### EXERCISE AIM
Exact reproduction of the data is required, with images excluded.
:: SUPPLIED MATERIAL
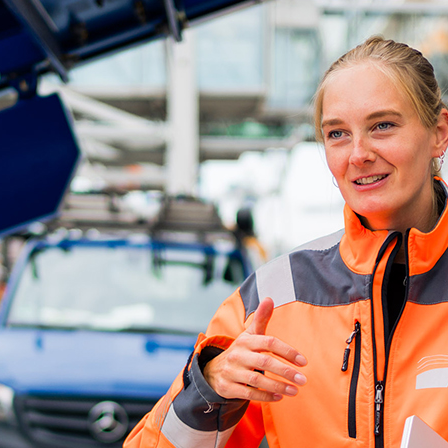
d-Center der HPA
cht aller Verkehrsmeldungen im Hafen am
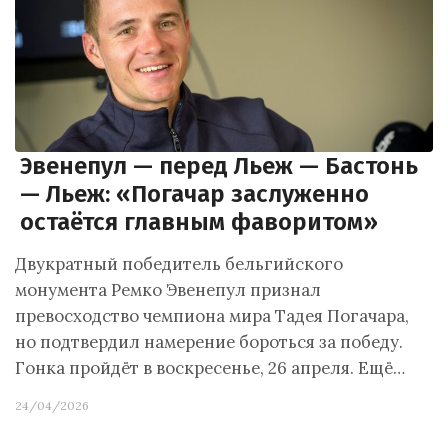
Эвенепул — перед Льеж — Бастонь
— Льеж: «Погачар заслуженно
остаётся главным фаворитом»
Двукратный победитель бельгийского
монумента Ремко Эвенепул признал
превосходство чемпиона мира Тадея Погачара,
но подтвердил намерение бороться за победу.
Гонка пройдёт в воскресенье, 26 апреля. Ещё…
24/04/2026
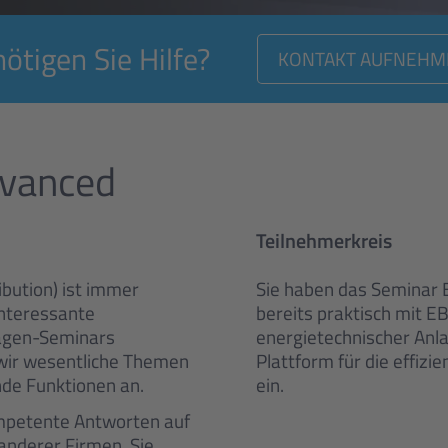
ötigen Sie Hilfe?
KONTAKT AUFNEHM
dvanced
Teilnehmerkreis
bution) ist immer
Sie haben das Seminar
interessante
bereits praktisch mit EB
agen-Seminars
energietechnischer Anl
 wir wesentliche Themen
Plattform für die effizi
de Funktionen an.
ein.
ompetente Antworten auf
 anderer Firmen. Sie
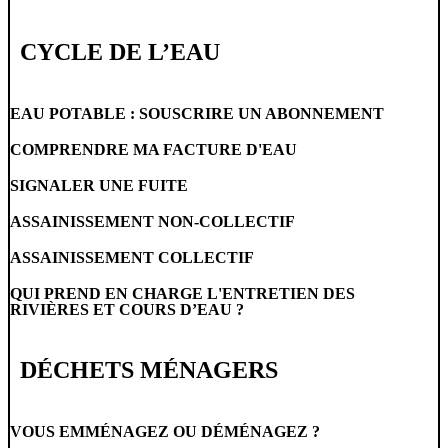
CYCLE DE L’EAU
EAU POTABLE : SOUSCRIRE UN ABONNEMENT
COMPRENDRE MA FACTURE D'EAU
SIGNALER UNE FUITE
ASSAINISSEMENT NON-COLLECTIF
ASSAINISSEMENT COLLECTIF
QUI PREND EN CHARGE L'ENTRETIEN DES
RIVIÈRES ET COURS D’EAU ?
DÉCHETS MÉNAGERS
VOUS EMMÉNAGEZ OU DÉMÉNAGEZ ?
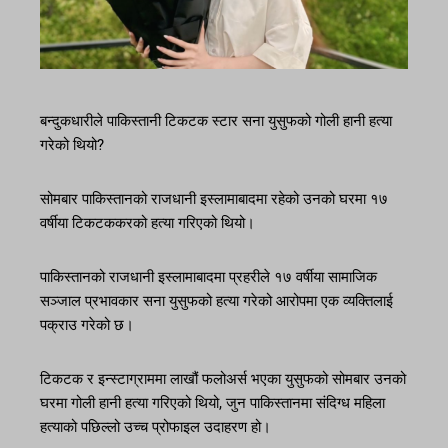
बन्दुकधारीले पाकिस्तानी टिकटक स्टार सना युसुफको गोली हानी हत्या
गरेको थियो?
सोमबार पाकिस्तानको राजधानी इस्लामाबादमा रहेको उनको घरमा १७
वर्षीया टिकटककरको हत्या गरिएको थियो।
पाकिस्तानको राजधानी इस्लामाबादमा प्रहरीले १७ वर्षीया सामाजिक
सञ्जाल प्रभावकार सना युसुफको हत्या गरेको आरोपमा एक व्यक्तिलाई
पक्राउ गरेको छ।
टिकटक र इन्स्टाग्राममा लाखौं फलोअर्स भएका युसुफको सोमबार उनको
घरमा गोली हानी हत्या गरिएको थियो, जुन पाकिस्तानमा संदिग्ध महिला
हत्याको पछिल्लो उच्च प्रोफाइल उदाहरण हो।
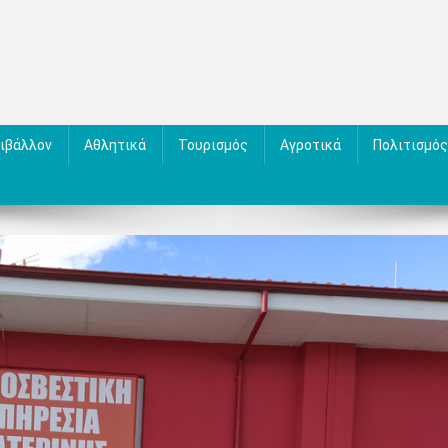
ιβάλλον
Αθλητικά
Τουρισμός
Αγροτικά
Πολιτισμός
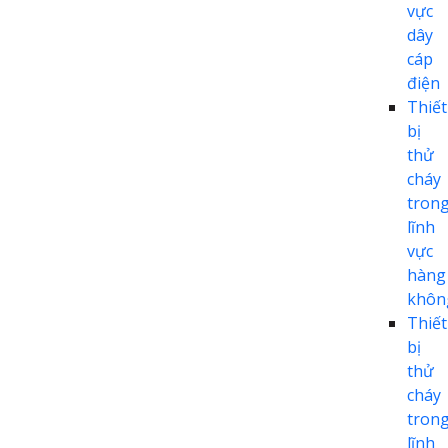
vực
dây
cáp
điện
Thiết
bị
thử
cháy
tron
lĩnh
vực
hàng
khôn
Thiết
bị
thử
cháy
tron
lĩnh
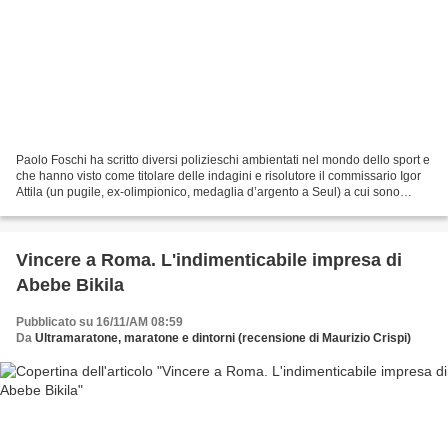
Paolo Foschi ha scritto diversi polizieschi ambientati nel mondo dello sport e
che hanno visto come titolare delle indagini e risolutore il commissario Igor
Attila (un pugile, ex-olimpionico, medaglia d’argento a Seul) a cui sono
affidati i crimini e...
Vincere a Roma. L'indimenticabile impresa di
Abebe Bikila
Pubblicato su 16/11/AM 08:59
Da
Ultramaratone, maratone e dintorni (recensione di Maurizio Crispi)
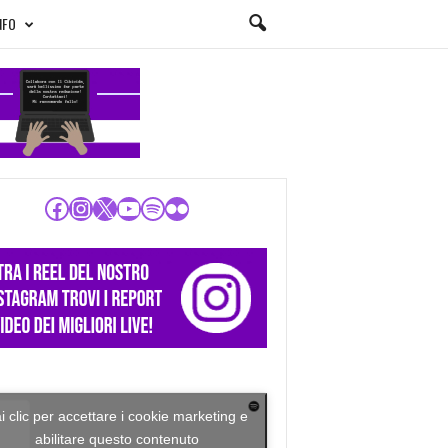
NFO
Facebook
Instagram
X
YouTube
Spotify
Flickr
i clic per accettare i cookie marketing e
abilitare questo contenuto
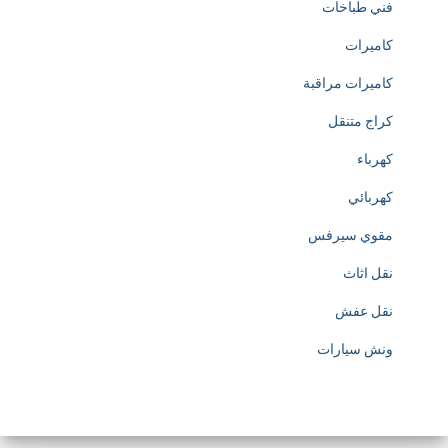
فني طباخات
h
كاميرات
t
كاميرات مراقبة
t
كراج متنقل
p
كهرباء
s
كهربائي
:
مقوي سيرفس
/
نقل اثاث
/
نقل عفش
w
ونش سيارات
w
w
.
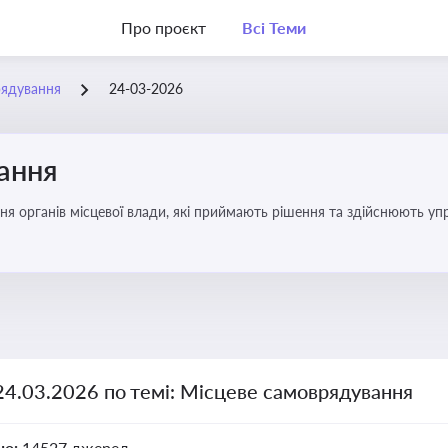
Про проєкт
Всі Теми
рядування
24-03-2026
ання
ня органів місцевої влади, які приймають рішення та здійснюють управ
24.03.2026 по темі: Місцеве самоврядування
но:
14527 джерел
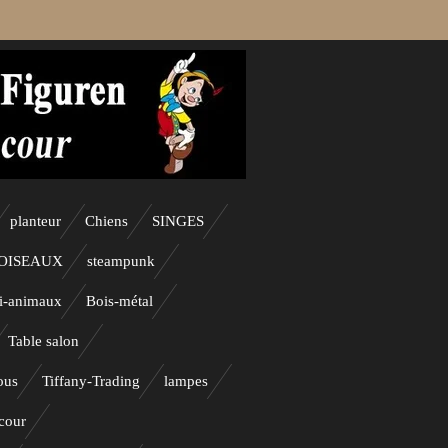
planteur
Chiens
SINGES
OISEAUX
steampunk
i-animaux
Bois-métal
Table salon
ous
Tiffany-Trading
lampes
cour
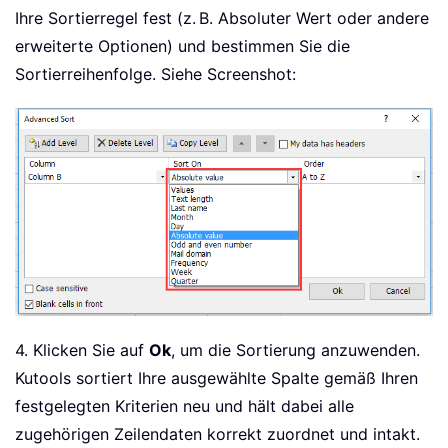
Ihre Sortierregel fest (z. B. Absoluter Wert oder andere
erweiterte Optionen) und bestimmen Sie die
Sortierreihenfolge. Siehe Screenshot:
4. Klicken Sie auf
Ok
, um die Sortierung anzuwenden.
Kutools sortiert Ihre ausgewählte Spalte gemäß Ihren
festgelegten Kriterien neu und hält dabei alle
zugehörigen Zeilendaten korrekt zuordnet und intakt.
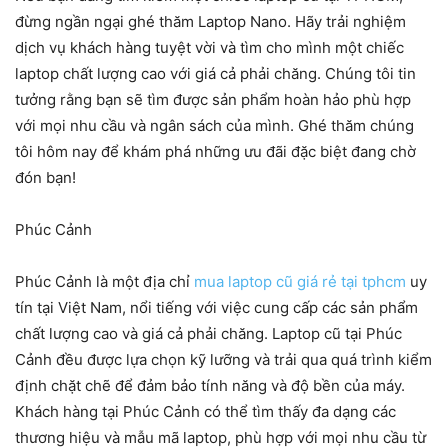
đừng ngần ngại ghé thăm Laptop Nano. Hãy trải nghiệm
dịch vụ khách hàng tuyệt vời và tìm cho mình một chiếc
laptop chất lượng cao với giá cả phải chăng. Chúng tôi tin
tưởng rằng bạn sẽ tìm được sản phẩm hoàn hảo phù hợp
với mọi nhu cầu và ngân sách của mình. Ghé thăm chúng
tôi hôm nay để khám phá những ưu đãi đặc biệt đang chờ
đón bạn!
Phúc Cảnh
Phúc Cảnh là một địa chỉ
mua laptop cũ giá rẻ tại tphcm
uy
tín tại Việt Nam, nổi tiếng với việc cung cấp các sản phẩm
chất lượng cao và giá cả phải chăng. Laptop cũ tại Phúc
Cảnh đều được lựa chọn kỹ lưỡng và trải qua quá trình kiểm
định chặt chẽ để đảm bảo tính năng và độ bền của máy.
Khách hàng tại Phúc Cảnh có thể tìm thấy đa dạng các
thương hiệu và mẫu mã laptop, phù hợp với mọi nhu cầu từ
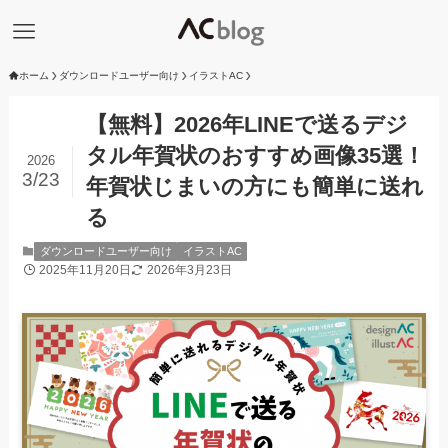
ホーム
ダウンロードユーザー向け
イラストAC
【無料】2026年LINEで送るデジ
タル年賀状のおすすめ画像35選！
2026
3/23
年賀状じまいの方にも簡単に送れ
る
ダウンロードユーザー向け
イラストAC
2025年11月20日
2026年3月23日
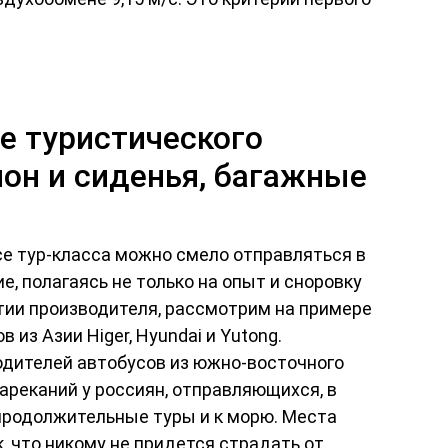
е туристического
лон и сиденья, багажные
усе тур-класса можно смело отправляться в
, полагаясь не только на опыт и сноровку
нтии производителя, рассмотрим на примере
 из Азии Higer, Hyundai и Yutong.
дителей автобусов из южно-восточного
ареканий у россиян, отправляющихся, в
 продолжительные туры и к морю. Места
, что никому не придется страдать от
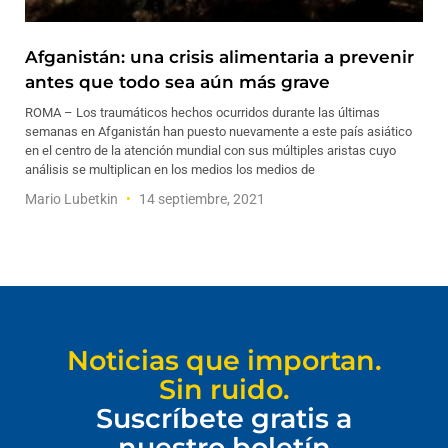
Afganistán: una crisis alimentaria a prevenir
antes que todo sea aún más grave
ROMA – Los traumáticos hechos ocurridos durante las últimas
semanas en Afganistán han puesto nuevamente a este país asiático
en el centro de la atención mundial con sus múltiples aristas cuyo
análisis se multiplican en los medios los medios de
Mario Lubetkin
14 septiembre, 2021
Noticias que importan.
Sin ruido.
Suscríbete gratis a
nuestro boletín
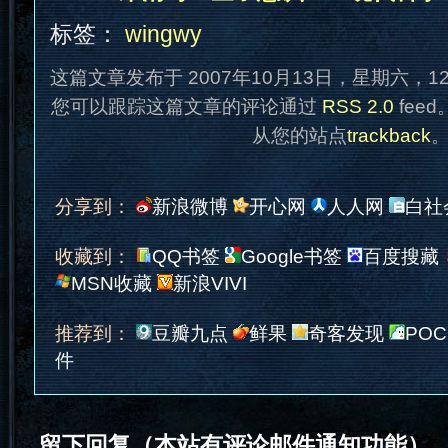
标签：
wingwy
这篇文章发布于 2007年10月13日，星期六，1
您可以跟踪这篇文章的评论通过
RSS 2.0
fee
从您的站点
trackback
分享到：
新浪微博
开心网
人人网
白社
收藏到：
QQ书签
Google书签
百度搜藏
MSN收藏
新浪VIVI
推荐到：
豆瓣九点
鲜果
奇客发现
POC
件
留下回复（本站有评论邮件通知功能）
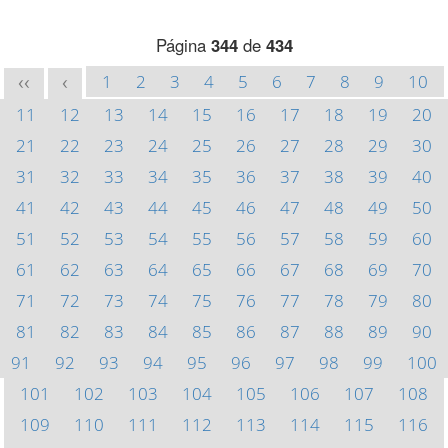
Página
344
de
434
1
2
3
4
5
6
7
8
9
10
<<
<
11
12
13
14
15
16
17
18
19
20
21
22
23
24
25
26
27
28
29
30
31
32
33
34
35
36
37
38
39
40
41
42
43
44
45
46
47
48
49
50
51
52
53
54
55
56
57
58
59
60
61
62
63
64
65
66
67
68
69
70
71
72
73
74
75
76
77
78
79
80
81
82
83
84
85
86
87
88
89
90
91
92
93
94
95
96
97
98
99
100
101
102
103
104
105
106
107
108
109
110
111
112
113
114
115
116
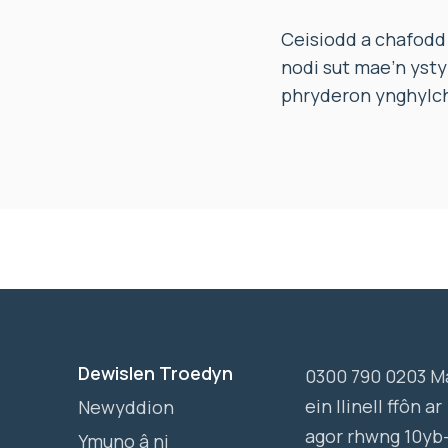
Ceisiodd a chafodd
nodi sut mae’n ysty
phryderon ynghylch
Dewislen Troedyn
0300 790 0203 M
ein llinell ffôn ar
Newyddion
agor rhwng 10yb
Ymuno â ni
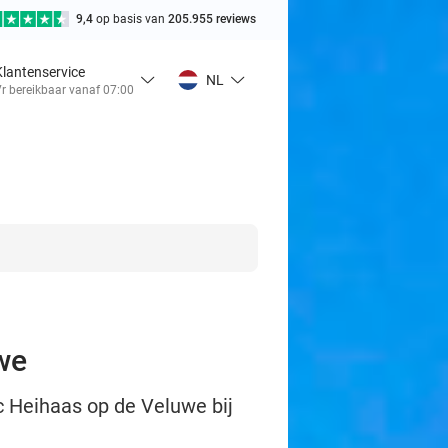
9,4
op basis van
205.955 reviews
Klantenservice
NL
r bereikbaar vanaf 07:00
we
c Heihaas op de Veluwe bij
::::
### TASK ANSWER
d-Center der HPA
cht aller Verkehrsmeldungen im Hafen am
Эвенепул — перед Льеж — Бастонь
— Льеж: «Погачар заслуженно
остаётся главным фаворитом»
Двукратный победитель бельгийского
монумента Ремко Эвенепул признал
превосходство чемпиона мира Тадея Погачара,
но подтвердил намерение бороться за победу.
Гонка пройдёт в воскресенье, 26 апреля. Ещё…
24/04/2026
ötigen Sie Hilfe?
KONTAKT AUFNEHM
dvanced
Teilnehmerkreis
bution) ist immer
Sie haben das Seminar
interessante
bereits praktisch mit EB
agen-Seminars
energietechnischer Anl
 wir wesentliche Themen
Plattform für die effizi
de Funktionen an.
ein.
ompetente Antworten auf
 anderer Firmen. Sie
CYCLE DE L’EAU
EAU POTABLE : SOUSCRIRE UN ABONNEMENT
COMPRENDRE MA FACTURE D'EAU
SIGNALER UNE FUITE
ASSAINISSEMENT NON-COLLECTIF
ASSAINISSEMENT COLLECTIF
QUI PREND EN CHARGE L'ENTRETIEN DES
RIVIÈRES ET COURS D’EAU ?
DÉCHETS MÉNAGERS
VOUS EMMÉNAGEZ OU DÉMÉNAGEZ ?
बन्दुकधारीले पाकिस्तानी टिकटक स्टार सना युसुफको गोली हानी हत्या
गरेको थियो?
सोमबार पाकिस्तानको राजधानी इस्लामाबादमा रहेको उनको घरमा १७
वर्षीया टिकटककरको हत्या गरिएको थियो।
पाकिस्तानको राजधानी इस्लामाबादमा प्रहरीले १७ वर्षीया सामाजिक
सञ्जाल प्रभावकार सना युसुफको हत्या गरेको आरोपमा एक व्यक्तिलाई
पक्राउ गरेको छ।
टिकटक र इन्स्टाग्राममा लाखौं फलोअर्स भएका युसुफको सोमबार उनको
घरमा गोली हानी हत्या गरिएको थियो, जुन पाकिस्तानमा संदिग्ध महिला
हत्याको पछिल्लो उच्च प्रोफाइल उदाहरण हो।
ιβάλλον
Αθλητικά
Τουρισμός
Αγροτικά
Πολιτισμός
vực
dây
cáp
điện
Thiết
bị
thử
cháy
tron
lĩnh
vực
hàng
khôn
Thiết
bị
thử
cháy
tron
lĩnh
Paolo Foschi ha scritto diversi polizieschi ambientati nel mondo dello sport e
che hanno visto come titolare delle indagini e risolutore il commissario Igor
Attila (un pugile, ex-olimpionico, medaglia d’argento a Seul) a cui sono
affidati i crimini e...
Vincere a Roma. L'indimenticabile impresa di
Abebe Bikila
Pubblicato su 16/11/AM 08:59
Da
Ultramaratone, maratone e dintorni (recensione di Maurizio Crispi)
NFO
Facebook
Instagram
X
YouTube
Spotify
Flickr
i clic per accettare i cookie marketing e
abilitare questo contenuto
فني طباخات
h
كاميرات
t
كاميرات مراقبة
t
كراج متنقل
p
كهرباء
s
كهربائي
:
مقوي سيرفس
/
نقل اثاث
/
نقل عفش
w
ونش سيارات
w
w
.
Про проєкт
Всі Теми
рядування
24-03-2026
ання
ня органів місцевої влади, які приймають рішення та здійснюють управ
24.03.2026 по темі: Місцеве самоврядування
но:
14527 джерел
planteur
Chiens
SINGES
OISEAUX
steampunk
i-animaux
Bois-métal
Table salon
ous
Tiffany-Trading
lampes
cour
Ihre Sortierregel fest (z. B. Absoluter Wert oder andere
erweiterte Optionen) und bestimmen Sie die
Sortierreihenfolge. Siehe Screenshot:
4. Klicken Sie auf
Ok
, um die Sortierung anzuwenden.
Kutools sortiert Ihre ausgewählte Spalte gemäß Ihren
festgelegten Kriterien neu und hält dabei alle
zugehörigen Zeilendaten korrekt zuordnet und intakt.
đừng ngần ngại ghé thăm Laptop Nano. Hãy trải nghiệm
dịch vụ khách hàng tuyệt vời và tìm cho mình một chiếc
laptop chất lượng cao với giá cả phải chăng. Chúng tôi tin
tưởng rằng bạn sẽ tìm được sản phẩm hoàn hảo phù hợp
với mọi nhu cầu và ngân sách của mình. Ghé thăm chúng
tôi hôm nay để khám phá những ưu đãi đặc biệt đang chờ
đón bạn!
Phúc Cảnh
Phúc Cảnh là một địa chỉ
mua laptop cũ giá rẻ tại tphcm
uy
tín tại Việt Nam, nổi tiếng với việc cung cấp các sản phẩm
chất lượng cao và giá cả phải chăng. Laptop cũ tại Phúc
Cảnh đều được lựa chọn kỹ lưỡng và trải qua quá trình kiểm
định chặt chẽ để đảm bảo tính năng và độ bền của máy.
Khách hàng tại Phúc Cảnh có thể tìm thấy đa dạng các
thương hiệu và mẫu mã laptop, phù hợp với mọi nhu cầu từ
ホーム
ダウンロードユーザー向け
イラストAC
【無料】2026年LINEで送るデジ
タル年賀状のおすすめ画像35選！
2026
3/23
年賀状じまいの方にも簡単に送れ
る
ダウンロードユーザー向け
イラストAC
2025年11月20日
2026年3月23日
е туристического
лон и сиденья, багажные
усе тур-класса можно смело отправляться в
, полагаясь не только на опыт и сноровку
нтии производителя, рассмотрим на примере
 из Азии Higer, Hyundai и Yutong.
дителей автобусов из южно-восточного
ареканий у россиян, отправляющихся, в
 продолжительные туры и к морю. Места
, что никому не придется страдать от
Afganistán: una crisis alimentaria a prevenir
antes que todo sea aún más grave
ROMA – Los traumáticos hechos ocurridos durante las últimas
semanas en Afganistán han puesto nuevamente a este país asiático
en el centro de la atención mundial con sus múltiples aristas cuyo
análisis se multiplican en los medios los medios de
Mario Lubetkin
14 septiembre, 2021
Noticias que importan.
Sin ruido.
Suscríbete gratis a
nuestro boletín
标签：
wingwy
这篇文章发布于 2007年10月13日，星期六，1
您可以跟踪这篇文章的评论通过
RSS 2.0
fee
从您的站点
trackback
分享到：
新浪微博
开心网
人人网
白社
收藏到：
QQ书签
Google书签
百度搜藏
MSN收藏
新浪VIVI
推荐到：
豆瓣九点
鲜果
奇客发现
POC
件
留下回复（本站有评论邮件通知功能）
Página
344
de
434
1
2
3
4
5
6
7
8
9
10
<<
<
11
12
13
14
15
16
17
18
19
20
21
22
23
24
25
26
27
28
29
30
31
32
33
34
35
36
37
38
39
40
41
42
43
44
45
46
47
48
49
50
51
52
53
54
55
56
57
58
59
60
61
62
63
64
65
66
67
68
69
70
71
72
73
74
75
76
77
78
79
80
81
82
83
84
85
86
87
88
89
90
91
92
93
94
95
96
97
98
99
100
101
102
103
104
105
106
107
108
109
110
111
112
113
114
115
116
Ceisiodd a chafodd
nodi sut mae’n ysty
phryderon ynghylch
Dewislen Troedyn
0300 790 0203 M
ein llinell ffôn ar
Newyddion
agor rhwng 10yb
Ymuno â ni
9,4
op basis van
205.955 reviews
Klantenservice
NL
r bereikbaar vanaf 07:00
we
c Heihaas op de Veluwe bij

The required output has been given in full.